— What to work on —
Please find the number of lines in the material below where the string "Естролекс" occurs, and give only that number.

— Study material —
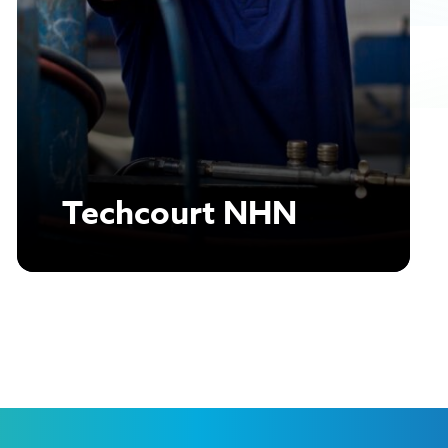
Techcourt NHN
Lees verder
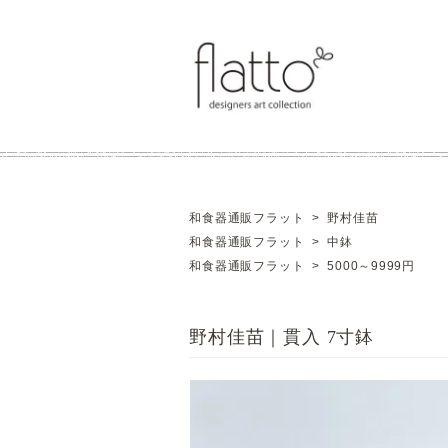
和食器通販フラット
>
野村佳苗
和食器通販フラット
>
中鉢
和食器通販フラット
>
5000～9999円
野村佳苗｜貫入 7寸鉢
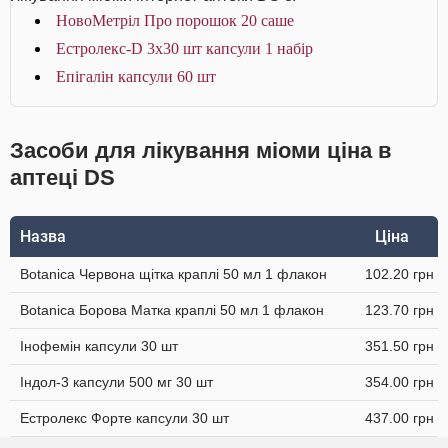
НовоМетріл Про порошок 20 саше
Естролекс-D 3х30 шт капсули 1 набір
Епігалін капсули 60 шт
Засоби для лікування міоми ціна в
аптеці DS
Назва
Ціна
Botanica Червона щітка краплі 50 мл 1 флакон
102.20 грн
Botanica Борова Матка краплі 50 мл 1 флакон
123.70 грн
Інофемін капсули 30 шт
351.50 грн
Індол-3 капсули 500 мг 30 шт
354.00 грн
Естролекс Форте капсули 30 шт
437.00 грн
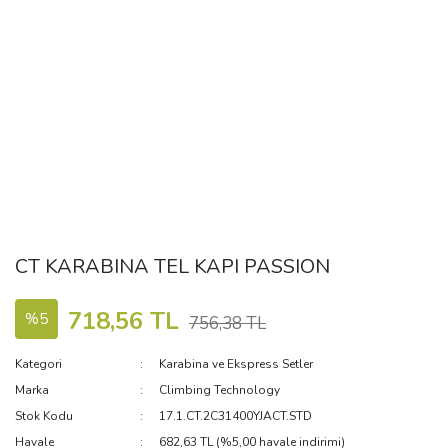
CT KARABINA TEL KAPI PASSION
718,56 TL
%5
756,38 TL
Kategori
Karabina ve Ekspress Setler
Marka
Climbing Technology
Stok Kodu
17.1.CT.2C31400YJACT.STD
Havale
682,63 TL (%5,00 havale indirimi)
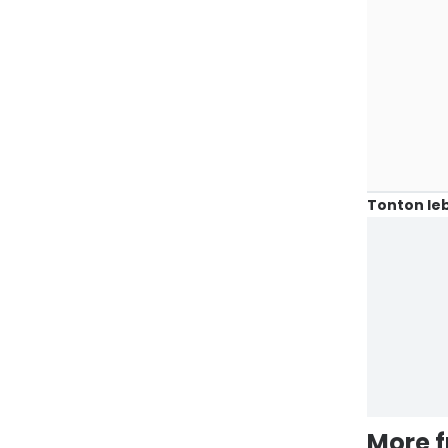
Tonton leb
More 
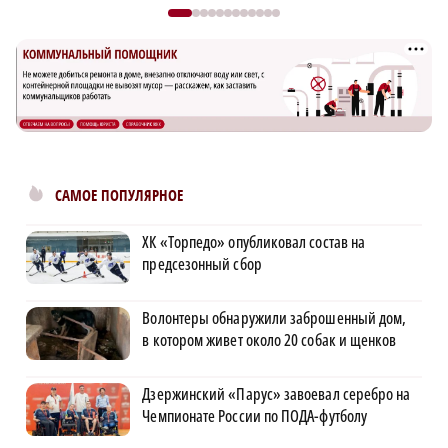
САМОЕ ПОПУЛЯРНОЕ
ХК «Торпедо» опубликовал состав на
предсезонный сбор
Волонтеры обнаружили заброшенный дом,
в котором живет около 20 собак и щенков
Дзержинский «Парус» завоевал серебро на
Чемпионате России по ПОДА-футболу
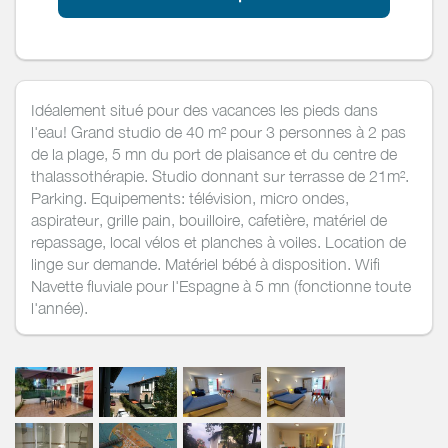
Idéalement situé pour des vacances les pieds dans
l'eau! Grand studio de 40 m² pour 3 personnes à 2 pas
de la plage, 5 mn du port de plaisance et du centre de
thalassothérapie. Studio donnant sur terrasse de 21m².
Parking. Equipements: télévision, micro ondes,
aspirateur, grille pain, bouilloire, cafetière, matériel de
repassage, local vélos et planches à voiles. Location de
linge sur demande. Matériel bébé à disposition. Wifi
Navette fluviale pour l'Espagne à 5 mn (fonctionne toute
l'année).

— The answer —
2